Court of Civil Appeals of Texas, Fort Worth
Apr 28, 1928
8 S.W.2d 957 (Tex. Civ. App. 1928)

Opinion

No. 11965.

April 28, 1928.

Appeal from District Court, Tarrant County; H. S. Lattimore, Judge.

Action by Rhea W. Watson and wife against the Gulf Pipe Line Company. Judgment for plaintiffs and defendant appeals. Reversed and remanded.

David W. Stephens, of Fort Worth, for appellant.

McLean, Scott Sayers, of Fort Worth, for appellees.

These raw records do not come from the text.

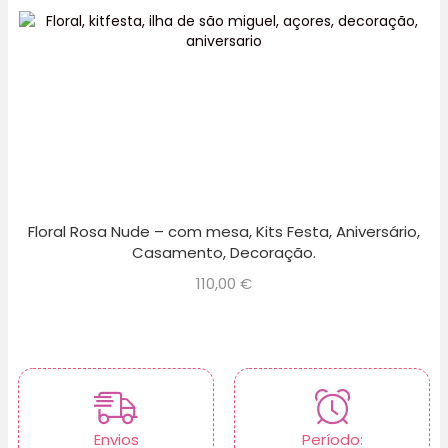
Floral Rosa Nude – com mesa, Kits Festa, Aniversário,
Casamento, Decoração.
110,00
€
Envios
Período: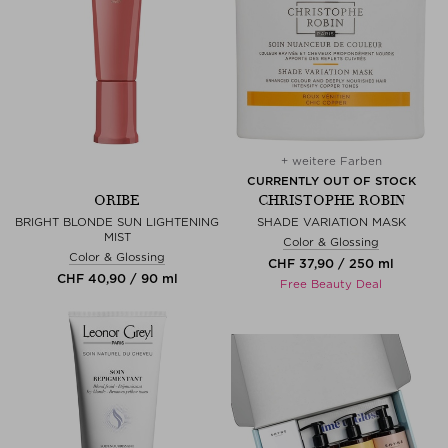
+ weitere Farben
CURRENTLY OUT OF STOCK
ORIBE
CHRISTOPHE ROBIN
BRIGHT BLONDE SUN LIGHTENING
SHADE VARIATION MASK
MIST
Color & Glossing
Color & Glossing
CHF 37,90 / 250 ml
CHF 40,90 / 90 ml
Free Beauty Deal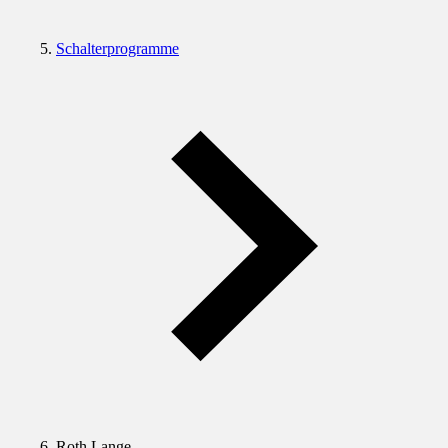
Schalterprogramme
Roth Lange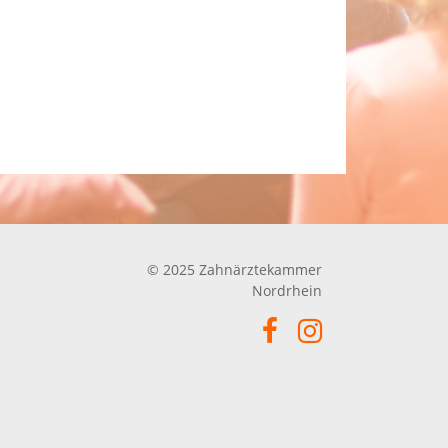
© 2025 Zahnärztekammer
Nordrhein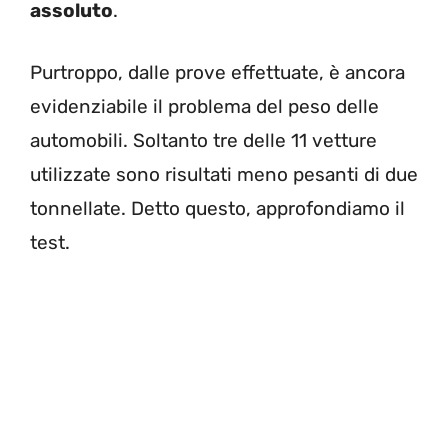
assoluto
.
Purtroppo, dalle prove effettuate, è ancora
evidenziabile il problema del peso delle
automobili. Soltanto tre delle 11 vetture
utilizzate sono risultati meno pesanti di due
tonnellate. Detto questo, approfondiamo il
test.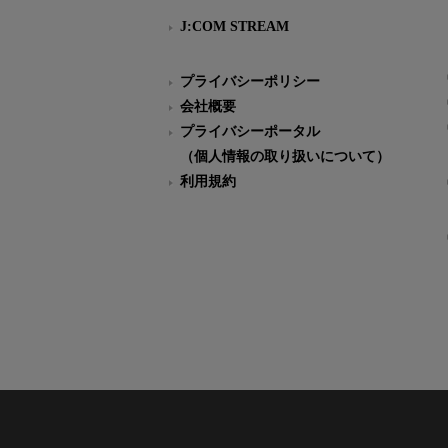
J:COM STREAM
プライバシーポリシー
会社概要
プライバシーポータル
（個人情報の取り扱いについて）
利用規約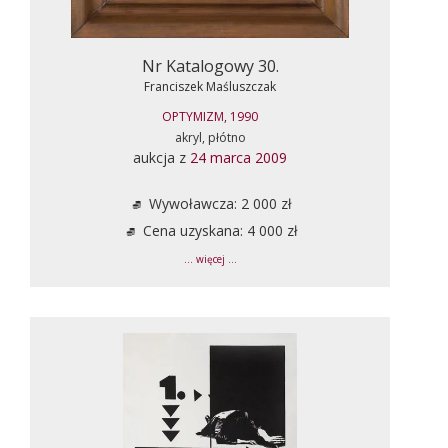
Nr Katalogowy 30.
Franciszek Maśluszczak
OPTYMIZM, 1990
akryl, płótno
aukcja z
24 marca 2009
Wywoławcza: 2 000 zł
Cena uzyskana: 4 000 zł
... więcej ...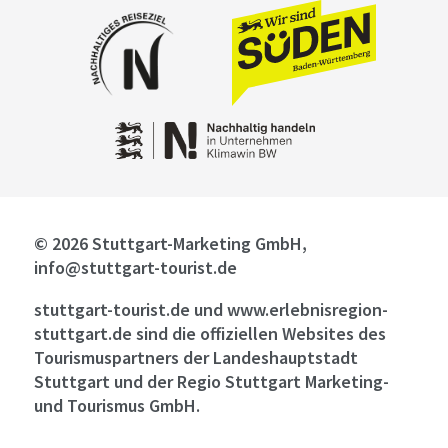
© 2026 Stuttgart-Marketing GmbH,
info@stuttgart-tourist.de
stuttgart-tourist.de und www.erlebnisregion-
stuttgart.de sind die offiziellen Websites des
Tourismuspartners der Landeshauptstadt
Stuttgart und der Regio Stuttgart Marketing-
und Tourismus GmbH.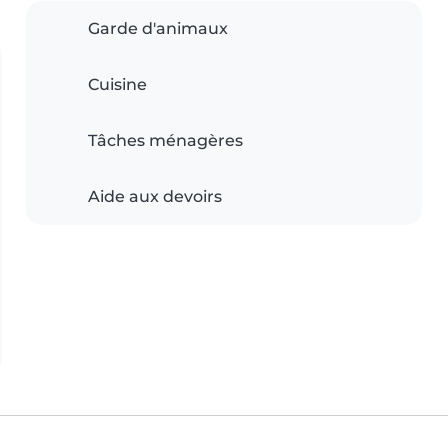
Garde d'animaux
Cuisine
Tâches ménagères
Aide aux devoirs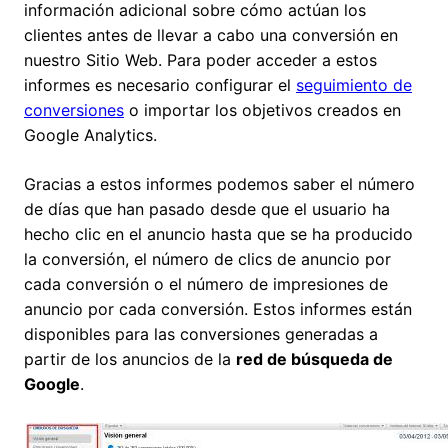
información adicional sobre cómo actúan los
clientes antes de llevar a cabo una conversión en
nuestro Sitio Web. Para poder acceder a estos
informes es necesario configurar el
seguimiento de
conversiones
o importar los objetivos creados en
Google Analytics.
Gracias a estos informes podemos saber el número
de días que han pasado desde que el usuario ha
hecho clic en el anuncio hasta que se ha producido
la conversión, el número de clics de anuncio por
cada conversión o el número de impresiones de
anuncio por cada conversión. Estos informes están
disponibles para las conversiones generadas a
partir de los anuncios de la
red de búsqueda de
Google
.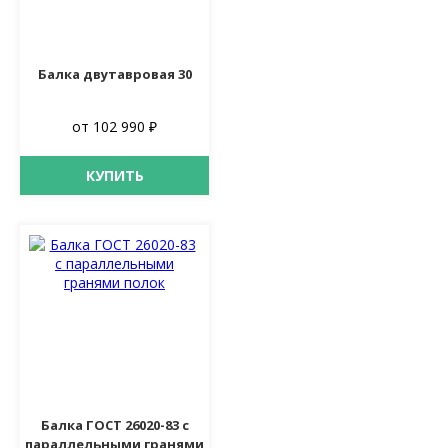
Балка двутавровая 30
от 102 990 ₽
КУПИТЬ
Балка ГОСТ 26020-83 с
параллельными гранями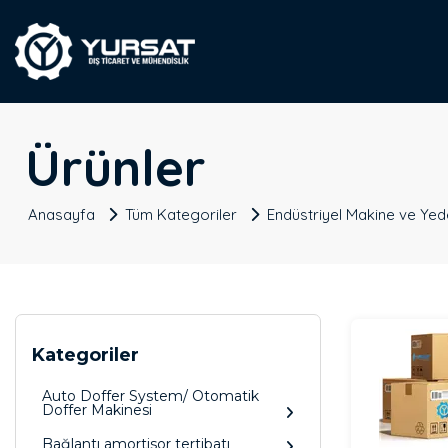
Ürünler
Anasayfa
Tüm Kategoriler
Endüstriyel Makine ve Ye
Kategoriler
Auto Doffer System/ Otomatik
Doffer Makinesi
Bağlantı amortisor tertibatı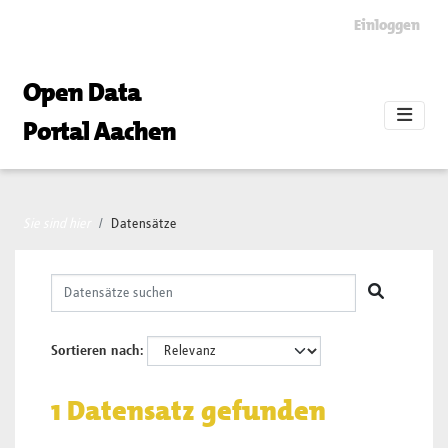
Skip to main content
Einloggen
Open Data
Portal Aachen
Sie sind hier
Datensätze
Sortieren nach
1 Datensatz gefunden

This suit was filed by Rhea W. Watson and wife, appellees, owners of a 50-acre farm in Tarrant county, alleging permanent damages in the sum of $1,000 to their land, fences, and crops by reason of the removal of a pipe line which appellant had constructed across their land under an easement. This easement was evidenced by a formal written instrument, which, for a consideration of $41, paid by the Gulf Pipe Line Company, the receipt of which was acknowledged, conferred upon said pipe line company the right "to construct, maintain, and operate lines for the conveyance of oil and gas, * * * and to do whatever may be requisite for their construction, or for the enjoyments of the rights herein granted, including the right of ingress and egress to and from said tract of land for the purpose of laying, maintaining, repairing, and restoring of said additional pipe lines and for removing of same when desired by the grantee, its successors or assigns." (Italics ours.)

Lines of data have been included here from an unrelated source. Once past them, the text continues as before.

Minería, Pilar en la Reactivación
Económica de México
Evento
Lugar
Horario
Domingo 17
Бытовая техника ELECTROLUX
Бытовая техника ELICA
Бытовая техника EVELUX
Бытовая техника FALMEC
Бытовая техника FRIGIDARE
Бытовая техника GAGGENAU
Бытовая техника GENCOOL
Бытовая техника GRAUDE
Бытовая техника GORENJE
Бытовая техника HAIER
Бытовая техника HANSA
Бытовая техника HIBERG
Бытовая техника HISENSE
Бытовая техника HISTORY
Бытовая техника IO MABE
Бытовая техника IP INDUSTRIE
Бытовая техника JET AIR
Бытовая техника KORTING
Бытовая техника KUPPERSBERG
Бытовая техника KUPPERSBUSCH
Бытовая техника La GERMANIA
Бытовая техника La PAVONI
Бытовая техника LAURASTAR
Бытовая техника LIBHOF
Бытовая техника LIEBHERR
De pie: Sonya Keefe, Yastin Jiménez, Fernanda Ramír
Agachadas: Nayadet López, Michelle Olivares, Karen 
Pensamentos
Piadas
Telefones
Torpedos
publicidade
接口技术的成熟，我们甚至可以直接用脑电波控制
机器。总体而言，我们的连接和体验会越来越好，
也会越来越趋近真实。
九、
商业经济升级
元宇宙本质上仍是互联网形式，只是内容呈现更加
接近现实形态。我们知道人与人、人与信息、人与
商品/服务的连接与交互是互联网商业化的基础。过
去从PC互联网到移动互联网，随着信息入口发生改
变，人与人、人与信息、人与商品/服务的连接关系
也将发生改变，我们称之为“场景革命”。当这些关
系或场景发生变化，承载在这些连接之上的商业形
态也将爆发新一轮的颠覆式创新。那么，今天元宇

The instrument contained no requirement for the payment of damages for removal. The pipe line in question extended east and west along the full one-half mile length of appellees' property some few feet from the north line. Appellees' contention was that their land had been permanently damaged by reason of wagon ruts and the ditch left by employees of appellant in removing its pipe line. There was also a complaint that the drainage of the land was changed by reason of the ditch left by appellant in removing its line. There was no evidence relating to, nor did appellees seek to recover, damages to their crops.

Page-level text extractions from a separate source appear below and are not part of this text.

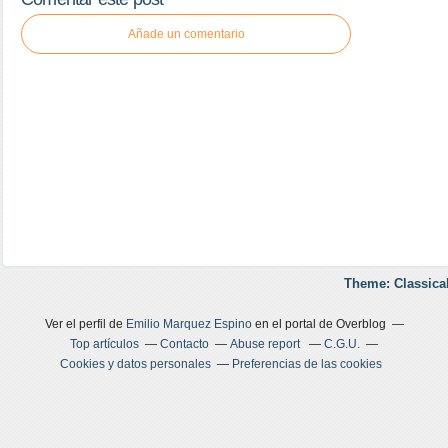
Añade un comentario
Theme: Classica
Ver el perfil de
Emilio Marquez Espino
en el portal de Overblog
Top artículos
Contacto
Abuse report
C.G.U.
Cookies y datos personales
Preferencias de las cookies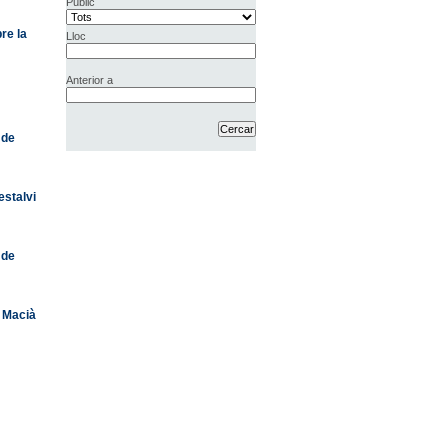
Públic
re la
Lloc
Anterior a
 de
estalvi
 de
c Macià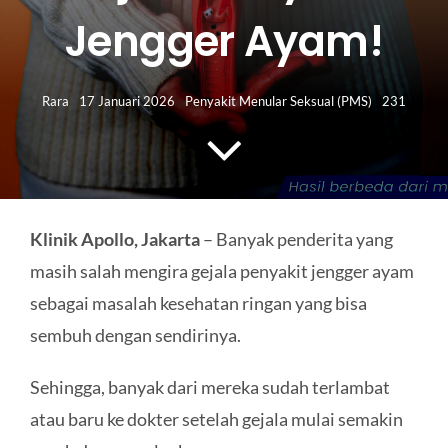
HUBUNGI KAMI
Jengger Ayam!
Search
for:
Rara
17 Januari 2026
Penyakit Menular Seksual (PMS)
231
Klinik Apollo, Jakarta
– Banyak penderita yang
masih salah mengira gejala penyakit jengger ayam
sebagai masalah kesehatan ringan yang bisa
sembuh dengan sendirinya.
Sehingga, banyak dari mereka sudah terlambat
atau baru ke dokter setelah gejala mulai semakin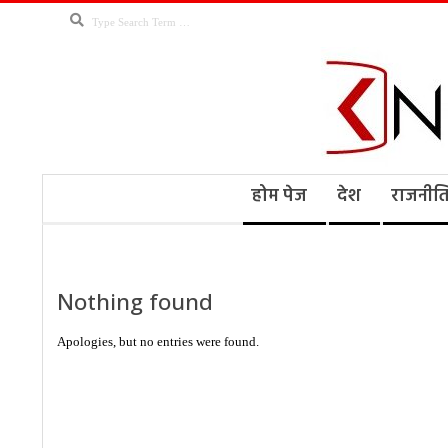
Skip
Search
to
content
Kno
Secondary
होम पेज
देश
राजनीत
Navigation
Menu
Ne
Nothing found
Apologies, but no entries were found.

The appellant replied to plaintiffs' petition by a general demurrer, a general denial, special exceptions, and specially pleaded, in substance, that, if appellees had suffered any damage, the same was due to their own fault and negligence and failure to act, in that any damage could and should have been avoided by the expenditure of a small amount of money and labor.

The case was submitted to a jury on special issues, in answer to which the jury found that appellant, in removing its pipe line, injured the fences of plaintiffs, and that the reasonable costs of repairing the injury done to the fences was $4.50. They further found that plaintiffs' land had not been permanently injured, but was "temporarily injured by the acts of defendant in removing its pipe line," and that $500 would "fairly and reasonably compensate the plaintiff for said temporary injury."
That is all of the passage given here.